Latin became the lingua franca of millions of non-native speakers, and although it never truly replaced Greek (hence the Greek and not the Latin New Testament), its amazing conquest was not repeated until small bands of displaced Saxons and Jutes journeyed from Germania to Britain when the Romans evacuated it in 450 AD, flooded it with their language, which was more than a millennium later adopted as the national language of the American colonies, and is presently the lingua franca of the world: English.
🔼Etymology of the name Latin
It's no longer clear where the name Latin comes from, but linguists propose that it comes from an ancient proto-Indo-European root stela- (Sanskrit: star-; hence the English word "sternum"), which is thought to have meant to spread or extend. This same root gave the Latin language its familiar adjective latus (in old Latin stlatus), meaning wide, from whence comes the Latin word latitudo and thus our English word "latitude".
The name Latin would thus have been applied to people living on flat plains, as opposed to mountains.

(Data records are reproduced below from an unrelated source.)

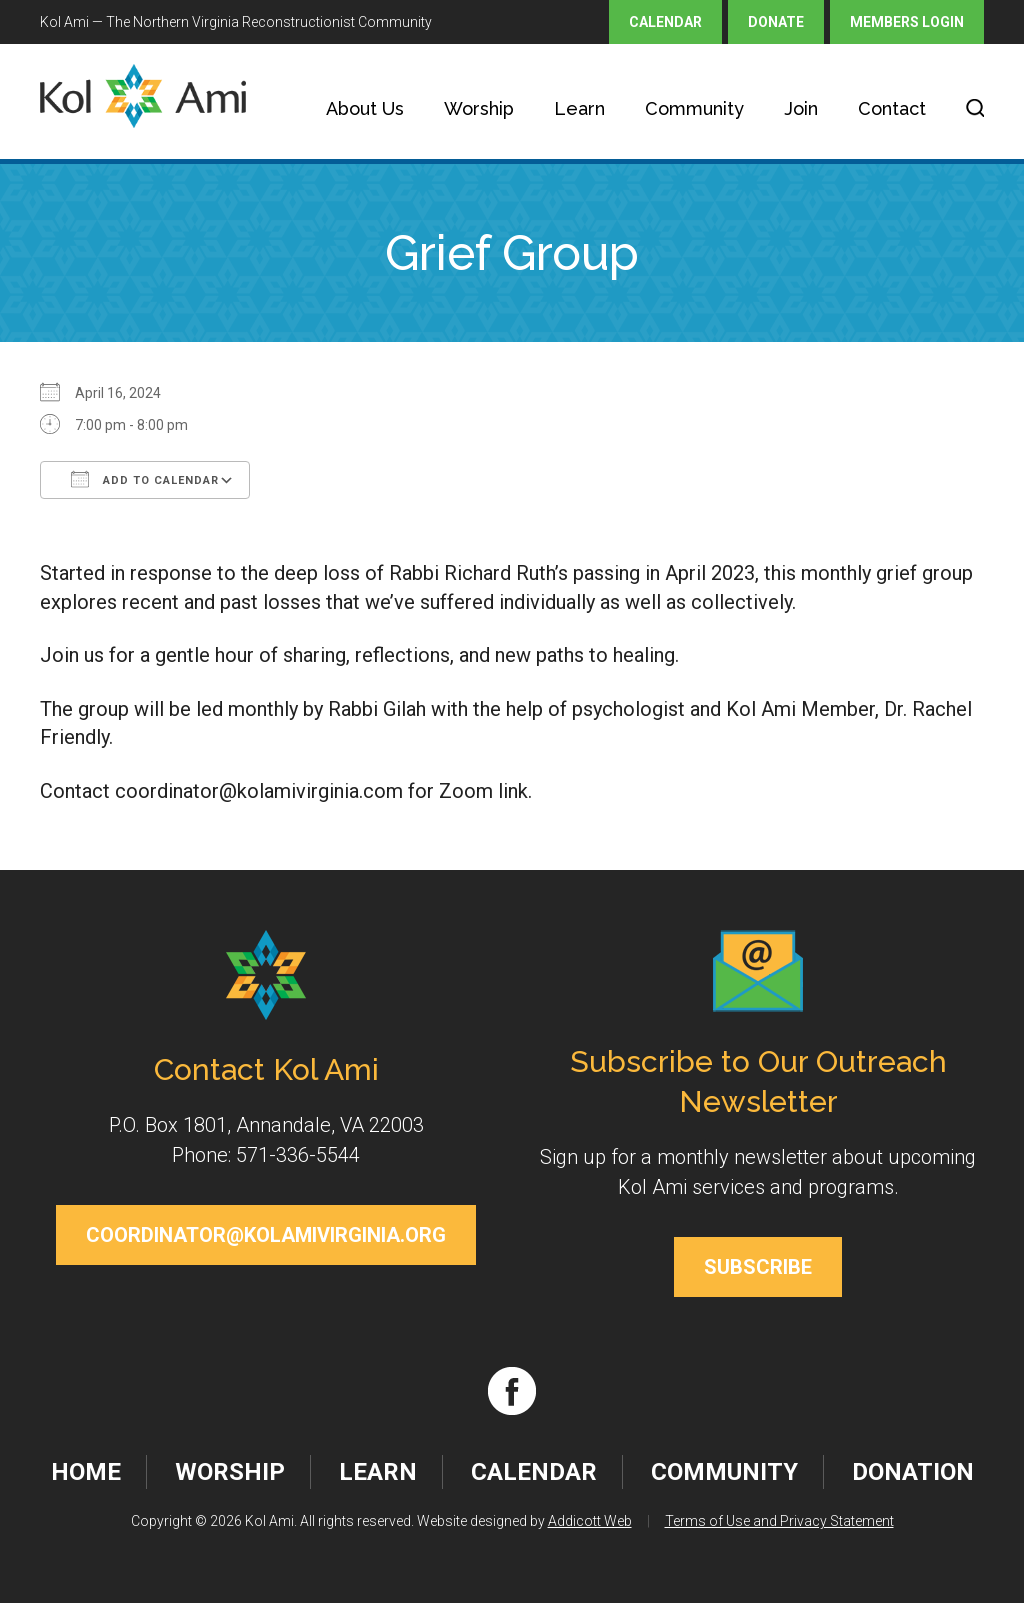  Describe the element at coordinates (694, 108) in the screenshot. I see `Community` at that location. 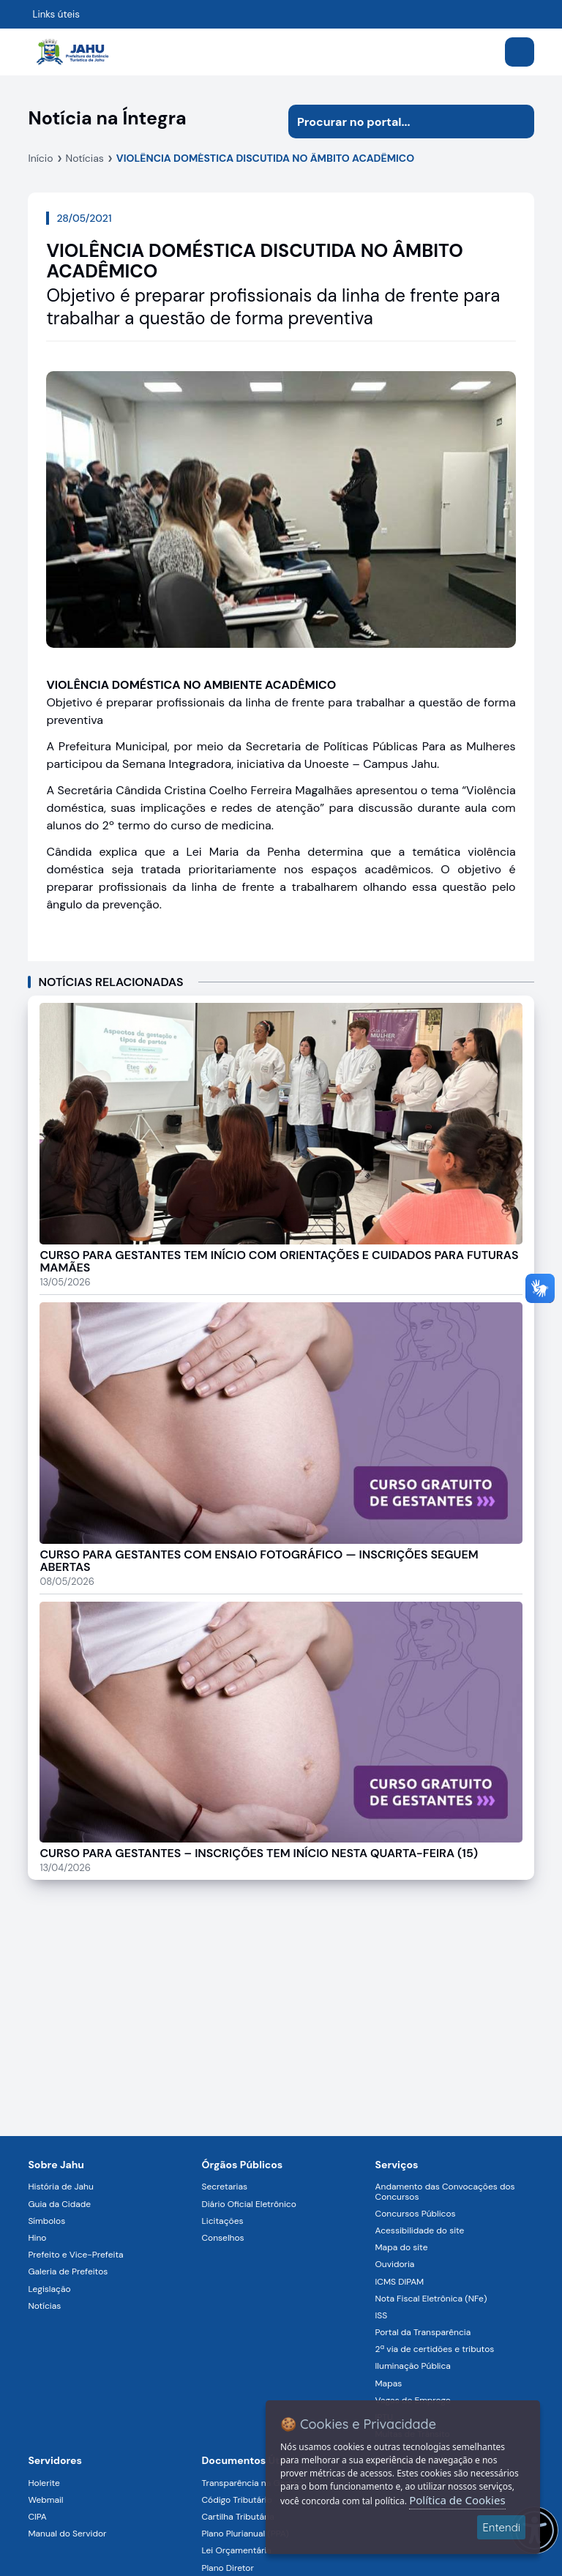 What do you see at coordinates (227, 2568) in the screenshot?
I see `Plano Diretor [Navegar para a página Plano Diretor]` at bounding box center [227, 2568].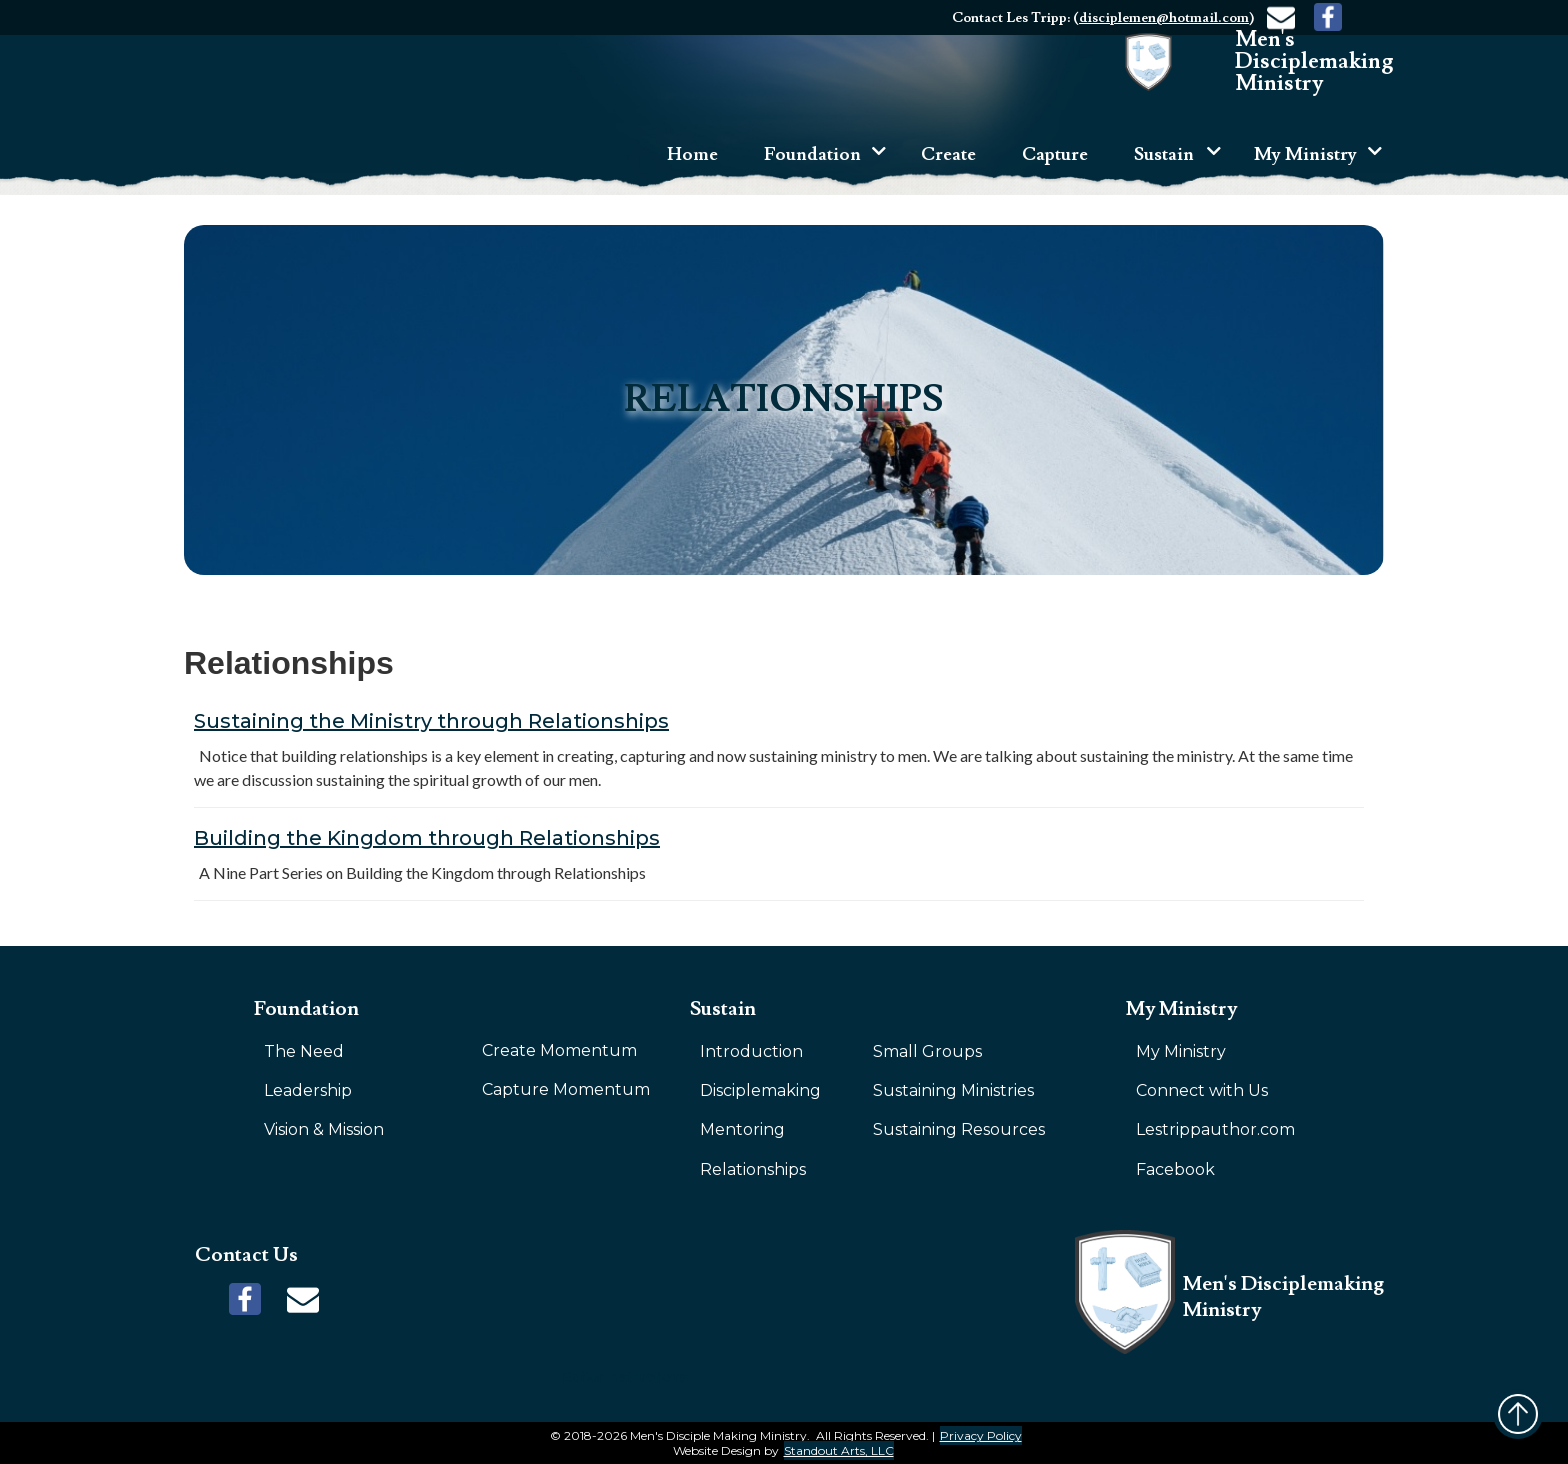 Image resolution: width=1568 pixels, height=1464 pixels. What do you see at coordinates (817, 157) in the screenshot?
I see `[button]` at bounding box center [817, 157].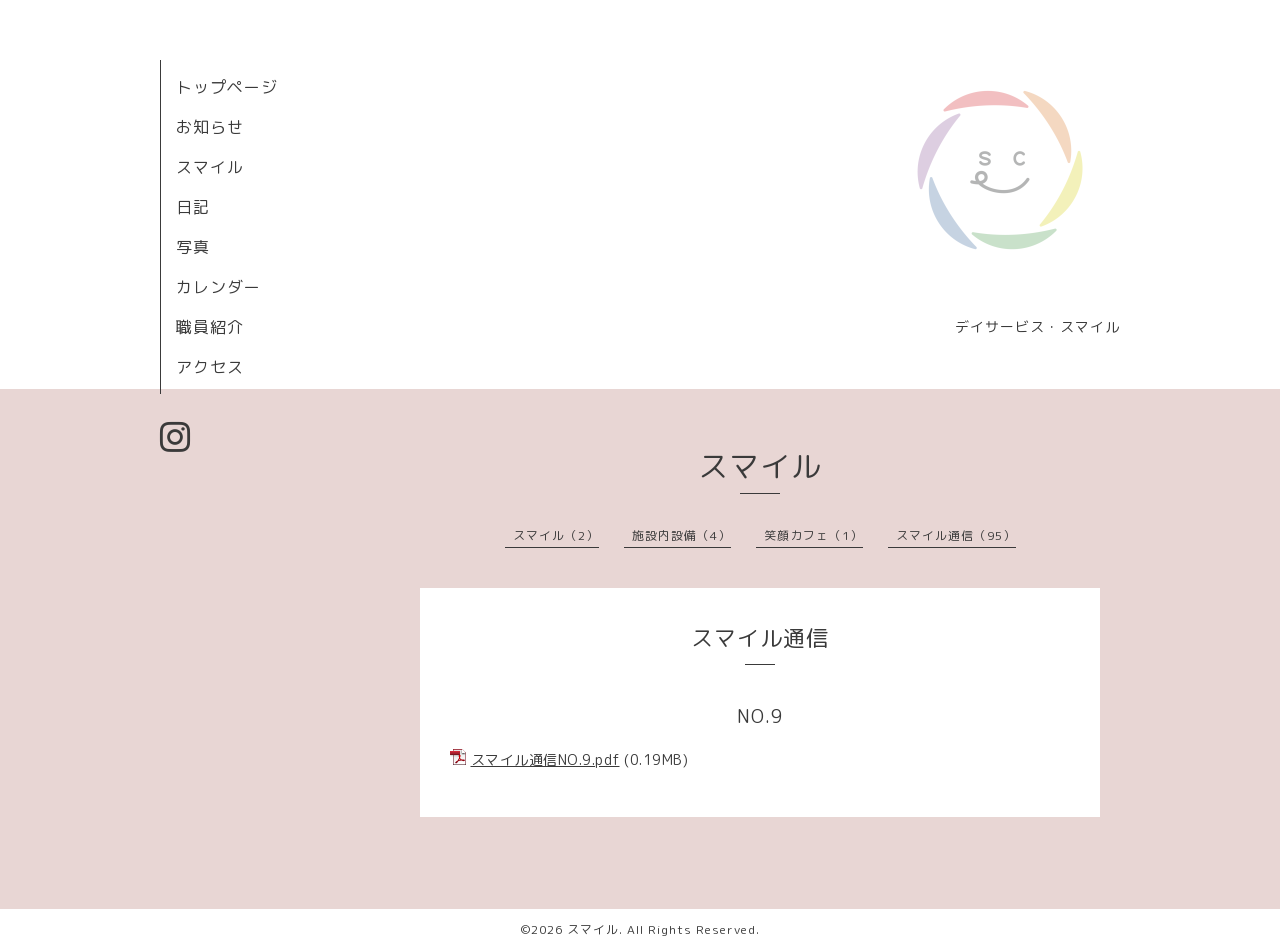 The width and height of the screenshot is (1280, 950). I want to click on 職員紹介, so click(210, 327).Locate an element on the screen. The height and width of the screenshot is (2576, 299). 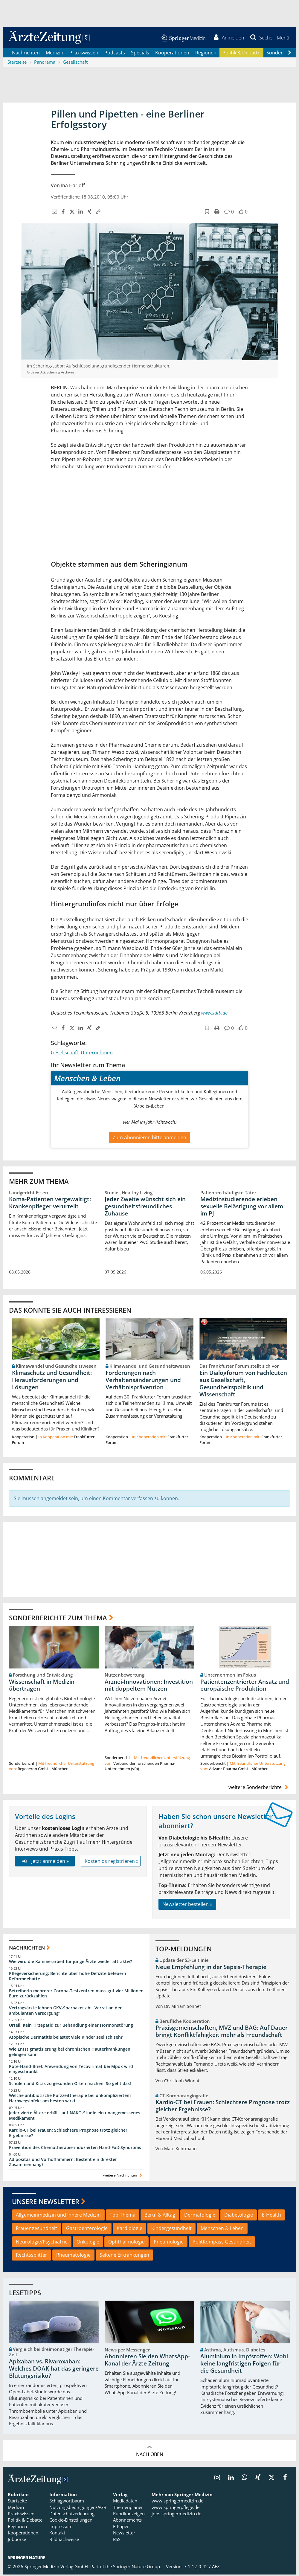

In Hebrew exists a similar verb, namely רחב (rahab), meaning to be large or wide, which would interestingly tie Biblical characters such as Rahab and the town of Beth-rehob to the Latin language and thus to the wisdom tradition expressed in Latin.
🔼Latin meaning
The name Latin means Wide or Spacious in Latin, or when we follow the many nuances of the adjective latus: Lavish, Copious or Exhaustive or even Proud.